Transcribed page contents:
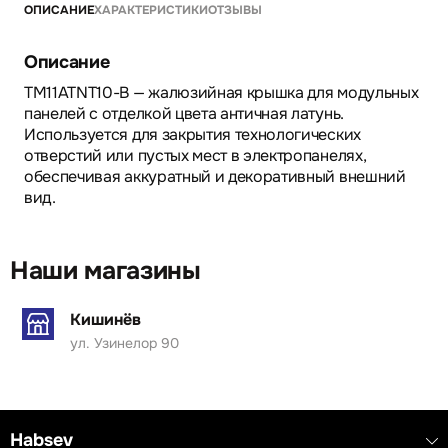
ОПИСАНИЕ
ХАРАКТЕРИСТИКИ
ОТЗЫВЫ
Описание
TM11ATNT10-B — жалюзийная крышка для модульных
панелей с отделкой цвета античная латунь.
Используется для закрытия технологических
отверстий или пустых мест в электропанелях,
обеспечивая аккуратный и декоративный внешний
вид.
Наши магазины
Кишинёв
ул. Узинелор 90
Habsev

## What to do
Output the data exactly as it appears. The pictures do not belong in it.

## Solved exercise
ОПИСАНИЕ
ХАРАКТЕРИСТИКИ
ОТЗЫВЫ
Описание
TM11ATNT10-B — жалюзийная крышка для модульных
панелей с отделкой цвета античная латунь.
Используется для закрытия технологических
отверстий или пустых мест в электропанелях,
обеспечивая аккуратный и декоративный внешний
вид.
Наши магазины
Кишинёв
ул. Узинелор 90
Habsev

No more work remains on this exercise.